[Saved entries]

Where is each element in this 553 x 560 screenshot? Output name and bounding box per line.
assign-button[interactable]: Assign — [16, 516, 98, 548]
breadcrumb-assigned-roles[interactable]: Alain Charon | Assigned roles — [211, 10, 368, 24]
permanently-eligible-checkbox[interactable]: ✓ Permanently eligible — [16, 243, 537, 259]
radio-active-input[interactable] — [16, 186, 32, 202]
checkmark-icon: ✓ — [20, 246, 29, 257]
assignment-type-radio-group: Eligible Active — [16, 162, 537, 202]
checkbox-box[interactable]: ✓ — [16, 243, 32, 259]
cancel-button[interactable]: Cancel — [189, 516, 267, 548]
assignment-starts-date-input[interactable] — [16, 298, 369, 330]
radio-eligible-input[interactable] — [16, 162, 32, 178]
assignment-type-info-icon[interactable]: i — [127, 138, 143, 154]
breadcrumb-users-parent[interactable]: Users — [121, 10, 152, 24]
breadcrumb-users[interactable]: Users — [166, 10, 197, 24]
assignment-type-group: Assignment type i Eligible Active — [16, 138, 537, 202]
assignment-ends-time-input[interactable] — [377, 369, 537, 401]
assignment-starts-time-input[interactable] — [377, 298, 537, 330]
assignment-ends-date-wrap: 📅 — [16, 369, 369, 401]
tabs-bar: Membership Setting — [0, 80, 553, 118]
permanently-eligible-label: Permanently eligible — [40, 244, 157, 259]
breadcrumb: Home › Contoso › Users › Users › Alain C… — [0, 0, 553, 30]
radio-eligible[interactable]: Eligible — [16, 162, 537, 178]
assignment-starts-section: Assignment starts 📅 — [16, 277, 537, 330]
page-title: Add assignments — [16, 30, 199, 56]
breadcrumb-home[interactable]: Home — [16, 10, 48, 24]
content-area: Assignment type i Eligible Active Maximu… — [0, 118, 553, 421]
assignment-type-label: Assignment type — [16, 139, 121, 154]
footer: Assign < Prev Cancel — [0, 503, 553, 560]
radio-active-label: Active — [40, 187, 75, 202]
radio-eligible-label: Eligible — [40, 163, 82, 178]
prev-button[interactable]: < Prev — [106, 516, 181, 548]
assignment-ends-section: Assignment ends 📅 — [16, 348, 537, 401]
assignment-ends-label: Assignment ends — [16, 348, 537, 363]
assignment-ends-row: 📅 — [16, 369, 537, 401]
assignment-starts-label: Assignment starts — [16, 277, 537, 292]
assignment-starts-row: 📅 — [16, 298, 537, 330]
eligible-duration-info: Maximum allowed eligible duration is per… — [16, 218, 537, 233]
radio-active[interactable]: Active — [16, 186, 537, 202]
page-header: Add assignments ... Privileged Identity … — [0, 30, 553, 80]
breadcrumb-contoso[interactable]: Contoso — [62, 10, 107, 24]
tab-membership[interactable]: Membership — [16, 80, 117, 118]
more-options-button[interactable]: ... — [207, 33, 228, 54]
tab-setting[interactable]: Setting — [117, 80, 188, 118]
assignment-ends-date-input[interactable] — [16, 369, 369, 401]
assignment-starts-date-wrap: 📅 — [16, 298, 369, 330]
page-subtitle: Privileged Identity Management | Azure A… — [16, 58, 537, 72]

* * *

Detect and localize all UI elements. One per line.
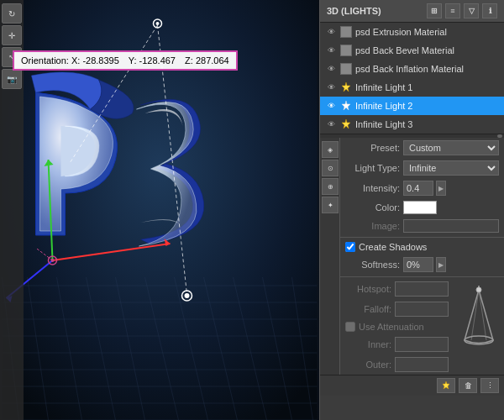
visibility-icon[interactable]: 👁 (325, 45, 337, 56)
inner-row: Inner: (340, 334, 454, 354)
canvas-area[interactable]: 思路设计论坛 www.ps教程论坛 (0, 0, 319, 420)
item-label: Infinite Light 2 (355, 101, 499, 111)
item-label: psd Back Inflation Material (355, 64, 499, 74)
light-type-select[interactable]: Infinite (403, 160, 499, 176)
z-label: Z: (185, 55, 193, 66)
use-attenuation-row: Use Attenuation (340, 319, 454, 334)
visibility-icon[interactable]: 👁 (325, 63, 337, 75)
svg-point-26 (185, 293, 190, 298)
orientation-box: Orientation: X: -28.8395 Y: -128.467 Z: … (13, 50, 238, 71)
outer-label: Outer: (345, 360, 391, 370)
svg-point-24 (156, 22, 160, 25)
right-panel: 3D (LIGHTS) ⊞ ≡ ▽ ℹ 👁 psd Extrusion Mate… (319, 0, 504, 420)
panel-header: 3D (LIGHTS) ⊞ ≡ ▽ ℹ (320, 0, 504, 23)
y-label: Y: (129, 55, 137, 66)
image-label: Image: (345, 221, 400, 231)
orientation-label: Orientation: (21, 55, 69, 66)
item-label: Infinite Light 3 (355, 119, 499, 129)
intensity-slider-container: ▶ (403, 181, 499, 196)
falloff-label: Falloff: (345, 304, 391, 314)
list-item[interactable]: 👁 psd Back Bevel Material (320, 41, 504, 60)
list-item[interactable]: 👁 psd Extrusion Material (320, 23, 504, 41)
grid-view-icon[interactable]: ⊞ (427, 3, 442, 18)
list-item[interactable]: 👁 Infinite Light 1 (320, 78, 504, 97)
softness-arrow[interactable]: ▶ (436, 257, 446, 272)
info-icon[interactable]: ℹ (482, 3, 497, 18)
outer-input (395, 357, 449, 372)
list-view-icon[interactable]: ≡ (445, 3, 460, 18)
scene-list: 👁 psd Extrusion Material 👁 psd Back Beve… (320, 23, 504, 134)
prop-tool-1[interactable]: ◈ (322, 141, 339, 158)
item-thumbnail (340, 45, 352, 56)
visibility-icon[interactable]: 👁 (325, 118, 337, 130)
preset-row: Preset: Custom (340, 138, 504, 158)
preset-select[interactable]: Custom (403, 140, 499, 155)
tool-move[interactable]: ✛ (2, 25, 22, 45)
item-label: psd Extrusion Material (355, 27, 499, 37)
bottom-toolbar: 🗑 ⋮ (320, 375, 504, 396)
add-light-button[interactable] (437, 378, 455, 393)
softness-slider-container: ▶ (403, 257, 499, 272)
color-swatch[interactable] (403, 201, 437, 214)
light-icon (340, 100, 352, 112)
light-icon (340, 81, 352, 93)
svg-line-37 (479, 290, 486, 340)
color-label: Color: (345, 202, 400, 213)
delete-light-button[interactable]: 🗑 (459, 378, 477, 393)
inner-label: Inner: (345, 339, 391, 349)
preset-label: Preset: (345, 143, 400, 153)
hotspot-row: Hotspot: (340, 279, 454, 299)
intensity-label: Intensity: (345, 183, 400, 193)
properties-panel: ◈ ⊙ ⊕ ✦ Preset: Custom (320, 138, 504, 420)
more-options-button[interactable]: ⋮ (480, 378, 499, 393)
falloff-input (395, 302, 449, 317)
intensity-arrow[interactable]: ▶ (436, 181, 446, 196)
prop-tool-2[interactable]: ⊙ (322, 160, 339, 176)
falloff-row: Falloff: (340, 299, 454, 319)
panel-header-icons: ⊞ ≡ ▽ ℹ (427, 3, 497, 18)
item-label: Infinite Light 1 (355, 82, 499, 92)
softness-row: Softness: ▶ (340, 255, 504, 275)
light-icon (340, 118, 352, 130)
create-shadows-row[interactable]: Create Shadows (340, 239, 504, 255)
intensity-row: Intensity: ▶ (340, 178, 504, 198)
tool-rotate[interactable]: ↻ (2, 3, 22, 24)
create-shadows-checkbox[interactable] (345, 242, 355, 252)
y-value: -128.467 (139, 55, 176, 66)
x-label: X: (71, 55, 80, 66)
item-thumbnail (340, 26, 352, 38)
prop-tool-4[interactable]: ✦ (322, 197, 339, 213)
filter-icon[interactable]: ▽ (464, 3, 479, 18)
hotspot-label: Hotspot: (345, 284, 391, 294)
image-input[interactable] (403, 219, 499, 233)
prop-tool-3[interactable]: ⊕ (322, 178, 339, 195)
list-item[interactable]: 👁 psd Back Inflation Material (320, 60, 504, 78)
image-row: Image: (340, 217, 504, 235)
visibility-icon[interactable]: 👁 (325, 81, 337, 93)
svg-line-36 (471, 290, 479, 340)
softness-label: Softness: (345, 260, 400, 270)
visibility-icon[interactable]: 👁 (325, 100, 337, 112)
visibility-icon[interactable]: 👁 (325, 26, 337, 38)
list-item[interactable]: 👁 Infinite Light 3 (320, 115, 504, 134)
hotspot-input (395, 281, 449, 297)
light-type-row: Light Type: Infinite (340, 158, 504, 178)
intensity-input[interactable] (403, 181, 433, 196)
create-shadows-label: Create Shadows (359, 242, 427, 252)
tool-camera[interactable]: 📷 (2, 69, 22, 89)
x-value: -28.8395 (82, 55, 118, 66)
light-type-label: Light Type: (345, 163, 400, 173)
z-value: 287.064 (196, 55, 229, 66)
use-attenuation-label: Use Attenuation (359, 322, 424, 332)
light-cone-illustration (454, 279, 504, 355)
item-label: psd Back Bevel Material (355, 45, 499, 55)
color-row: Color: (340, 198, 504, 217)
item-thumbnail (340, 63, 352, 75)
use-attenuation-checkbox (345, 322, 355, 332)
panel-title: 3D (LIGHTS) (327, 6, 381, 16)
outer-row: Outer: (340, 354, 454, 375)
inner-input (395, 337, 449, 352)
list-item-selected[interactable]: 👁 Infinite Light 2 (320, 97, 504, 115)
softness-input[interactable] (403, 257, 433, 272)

- EXERCISE DETAILS -
Among the lines above, find those that contain the word "area" and copy them.

- EXERCISE RESPONSE -
content-area: Assignment type i Eligible Active Maximu… — [0, 118, 553, 421]
canvas-area[interactable]: 思路设计论坛 www.ps教程论坛 (0, 0, 319, 420)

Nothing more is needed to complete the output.